# collision in Suez canal - Nice one Hapag Lloyd



## Geoff Gower

Video Captures Epic Collision Between Laden Containerships in the Suez
By Rob Almeida On September 29, 2014 

Something went terribly wrong today aboard Hapag-Lloyd’s containership Colombo Express when it lost control and slammed into the Maersk Tanjong today. Both vessels were heading south through the Suez Canal.From the following AIS replay of the incident, it appears the Colombo Express was attempting to overtake the Maersk Tanjong and when a left rudder was applied to come back to a parallel course, the rudder went hard left.As rudders on ships like this are powered by large, finely tuned hydraulic systems, it is possible that the this system failed and was the cause of the incident. In fact, while in the Navy, my ship had this very same issue occur, however we were not near any other ships and were able to take manual control of the steering gears and return to port without issue.Hapag-Lloyd notes in a statement there were no injuries or pollution as a result of the incident. Maersk Line spokesperson Michael Storgaard notes in phone call that three containers were lost over the side from the Maersk Tanjong, one has been recovered. No further details on the damage were available however.The collision was expected to delay Suez traffic in both directions. Cut and paste the following into your browser to see the accident= http://www.youtube.com/watch?v=7ocTTkHqQcg

Damage to the port bow of the Colombo Express. The collision occurred at 0715 local time at kilometer 15 and the Colombo Express suffered a 20-meter dent to its port bow, according to a statement by Inchcape Shipping Services.The incident occurred when the Maersk Tanjong was clearing the Suez Canal Container terminal to join the second convoy, whilst the Colombo Express was already proceeding through the convoy at the same point. The incident has severely interrupted the second southbound convoy and the northbound convoy is therefore expected to delay. The Suez Canal Authority is currently trying to pick up the dropped containers from the eastern channel and both vessels will be moored at the canal lakes until the required investigations, paper work and maintenance have been completed.


----------



## ben27

good day geoff gower,sm.today.2nd oct.re:collision suez canal.thank you for the informative update on colision,regards ben27


----------



## callpor

I'll be transiting Suez again in a few days time and will enquire of the Pilots if the Canal Authority is running this incident on the Ismaylia simulator as part of their enquiry into the cause. I still reckon that it will be poor scheduling, high speeds and interaction that is to blame. The effects of interaction within a canal are magnified by orders of magnitude due to the shallow waters and bank effects. If you had the opportunity to practice these sort of manoeuvres on a manned model training course, as I was fortunate to do at Port Revel, you would understand my comments. You cannot steer yourself out of these situations in the Suez Canal and if you cannot get the speed off very quickly the result is inevitable. 
Lets wait and see what the final incident report says?


----------



## Geoff Gower

Have you noticed the wash from the Berlins stern ?? Quite definitely pushed to port which make me of the opinion that the helm did malfunction and stick at full port rudder,. Mind you she was going at a lick as indicated by the differing speed of each vessel.


----------



## chadburn

Geoff Gower said:


> Have you noticed the wash from the Berlins stern ?? Quite definitely pushed to port which make me of the opinion that the helm did malfunction and stick at full port rudder,. Mind you she was going at a lick as indicated by the differing speed of each vessel.
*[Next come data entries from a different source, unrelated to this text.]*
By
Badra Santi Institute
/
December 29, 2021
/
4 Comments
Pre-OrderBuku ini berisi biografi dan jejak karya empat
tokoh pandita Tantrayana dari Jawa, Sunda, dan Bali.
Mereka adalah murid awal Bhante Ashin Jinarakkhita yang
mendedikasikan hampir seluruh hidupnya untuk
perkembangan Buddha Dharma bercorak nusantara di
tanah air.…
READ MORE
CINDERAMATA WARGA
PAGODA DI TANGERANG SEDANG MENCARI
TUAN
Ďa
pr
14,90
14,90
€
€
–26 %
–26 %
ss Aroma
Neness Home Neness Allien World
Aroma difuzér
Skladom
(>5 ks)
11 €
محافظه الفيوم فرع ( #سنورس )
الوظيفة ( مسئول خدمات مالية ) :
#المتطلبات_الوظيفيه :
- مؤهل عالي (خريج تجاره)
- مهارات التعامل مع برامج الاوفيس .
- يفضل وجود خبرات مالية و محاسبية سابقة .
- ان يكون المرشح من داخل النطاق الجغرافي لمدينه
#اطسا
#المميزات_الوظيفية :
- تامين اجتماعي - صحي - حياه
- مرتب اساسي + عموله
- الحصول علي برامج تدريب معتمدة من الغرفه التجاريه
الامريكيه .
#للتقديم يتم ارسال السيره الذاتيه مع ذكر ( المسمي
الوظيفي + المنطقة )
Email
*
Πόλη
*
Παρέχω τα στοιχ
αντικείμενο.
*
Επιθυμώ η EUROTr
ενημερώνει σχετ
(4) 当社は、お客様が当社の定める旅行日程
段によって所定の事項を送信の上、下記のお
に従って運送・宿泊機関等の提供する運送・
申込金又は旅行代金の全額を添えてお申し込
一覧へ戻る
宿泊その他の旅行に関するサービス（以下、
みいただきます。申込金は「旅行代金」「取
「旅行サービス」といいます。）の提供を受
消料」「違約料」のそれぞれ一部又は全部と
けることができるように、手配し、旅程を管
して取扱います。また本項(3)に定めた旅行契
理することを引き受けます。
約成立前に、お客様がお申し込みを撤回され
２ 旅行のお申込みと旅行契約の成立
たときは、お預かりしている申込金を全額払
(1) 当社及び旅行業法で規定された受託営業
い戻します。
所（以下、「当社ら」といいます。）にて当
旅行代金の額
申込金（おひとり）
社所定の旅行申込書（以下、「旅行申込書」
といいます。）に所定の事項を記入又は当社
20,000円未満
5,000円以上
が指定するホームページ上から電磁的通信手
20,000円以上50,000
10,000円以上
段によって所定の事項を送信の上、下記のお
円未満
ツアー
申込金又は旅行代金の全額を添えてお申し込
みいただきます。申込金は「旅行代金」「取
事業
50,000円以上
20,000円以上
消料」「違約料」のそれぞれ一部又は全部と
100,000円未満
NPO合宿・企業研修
Somebody might have been using a radio either onboard or ashore judging by comments on another Forum regarding a radio frequency interfering with ship systems.


----------



## WilliamH

The main fact of this matter is that someone, a human being, made the decision to overtake it was the wrong decision, blaming technical problems will not change this.


----------



## Varley

What is claimed is not impossible. One can influence the steering stand, where it WAS usual for the rudder (or telemotor) error to be compared with the wheel and a port or stbd contact closed.

Some, notably Rolls Royce, steering gears have a high impedance 'receiver' close by the steering engine itself allowing modest unwanted signals to operate the kit. I doubt this would happen when a wanted command signal was present.

What is less unlikely is that this is a good excuse although I would like to know the details of the steering controls.


----------



## Captain2

*Suez Canal*

I did not know you were allowed to overtake in the canal.
When I was on deck you waited for a convoy(southbound) anchored in the lake for northbound convoy. until you got to the Red Sea.Then proceeded in an orderly manner


----------



## callpor

Latest post reminds me that I didn't report back. Bugger!
As posted earlier, I did ask a senior Canal pilot if the incident was being investigated by SCA. He said yes, but don't expect to see any official report soon. He did say that the best indicator was the immediate action taken by SCA was to fire the Port Said Controller and both Pilots. Apparently the general opinion is that it was a Canal Control error and/or misunderstanding by both pilots. Not that this will excuse the Captains for the collision?


----------



## Farmer John

I have just watched this, what it does remind me of is the awful experience of overtaking a big lorry whilst driving a Citroen 2CV. You emerge from the slipstream, and it feels like you have hit a brick wall, lift off the throttle and tuck in behind again.


----------



## jamesgpobog

Wait..._passing_ is allowed in the Suez canal? WTF???


----------